Three former Minneapolis police officers will be criminally charged Wednesday in connection with the death of George Floyd, Sen. Amy Klobuchar wrote in a post on Twitter.
In addition, Derek Chauvin, a former officer who had already been charged with third-degree murder in the case, will now be charged with second-degree murder, the Minnesota lawmaker wrote.
Klobuchar did not detail the charges that Minnesota Attorney General Keith Ellison plans to file against the three other ex-cops: Tou Thao, J. Alexander Kueng and Thomas Lane.
A local newspaper, the StarTribune, earlier said the trio will be charged with aiding and abetting second-degree murder, citing sources.
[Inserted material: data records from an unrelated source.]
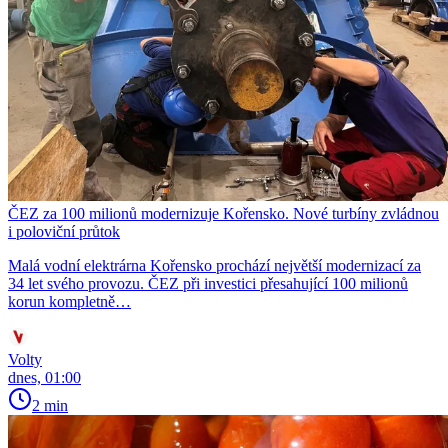
ČEZ za 100 milionů modernizuje Kořensko. Nové turbíny zvládnou
i poloviční průtok
Malá vodní elektrárna Kořensko prochází největší modernizací za
34 let svého provozu. ČEZ při investici přesahující 100 milionů
korun kompletně…
Volty
dnes, 01:00
2 min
The ex-cops had assisted Derek Chauvin, in arresting Floyd on Memorial Day on the suspicion that Floyd passed a counterfeit bill.
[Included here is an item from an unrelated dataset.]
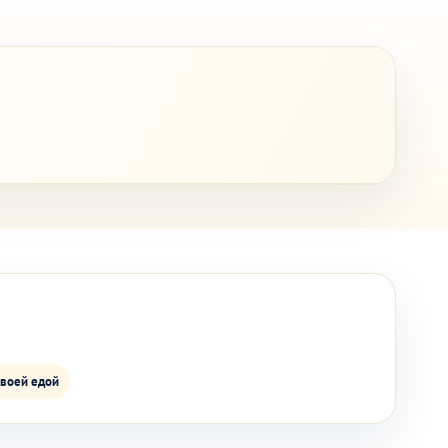
своей едой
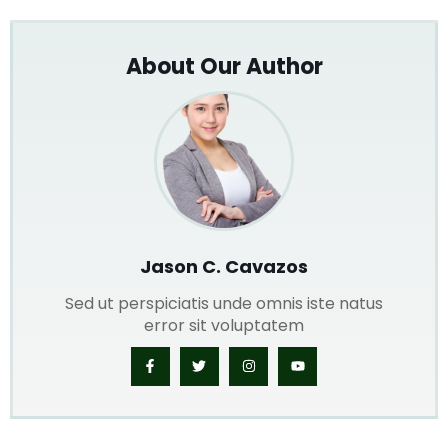
About Our Author
Jason C. Cavazos
Sed ut perspiciatis unde omnis iste natus
error sit voluptatem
Chauvin, who is white, was charged on Friday with third-degree murder and second-degree manslaughter after video footage emerged showing him kneeling on Floyd’s neck for nearly nine minutes as Floyd, a black man, lay handcuffed, crying out that he could not breathe.
The video shows that Chauvin continued to keep the knee of Floyd’s neck even after Floyd became unresponsive. Floyd’s death has sparked widespread protests against police violence in dozens of cities across the country.
Floyd’s relatives had called via its attorneys for charges against Lane, Thao and Kueng. The family also has demanded that Chauvin face an upgraded charge of first-degree murder, which would expose him to a longer possible prison sentence if he is convicted.
The criminal complaint against Chauvin details Kueng’s and Lane’s actions during Floyd’s arrest. According to the complaint, Kueng held Floyd’s back and Lane held his legs.
At one point, Kueng checked for a pulse, and said “I couldn’t find one,” according to the complaint. But he and the other cops stayed in their positions for approximately two more minutes.
Floyd repeatedly told the officers that he could not breathe, cried out for his deceased mother, and asked the officers “please,” the complaint against Chauvin reads.
Overall, Chauvin held his knee on Floyd’s neck for eight minutes and 46 seconds, including for nearly three minutes after Floyd became unresponsive, according to the complaint.
In an emotional speech on Wednesday, Ben Crump, the attorney for Floyd’s family, said Floyd “cried out for anybody who would listen.”
“It seemed like the lay people on the street were listening. The people who refused to listen were the people who were supposed to listen,” Crump said, speaking from the site where Floyd was killed.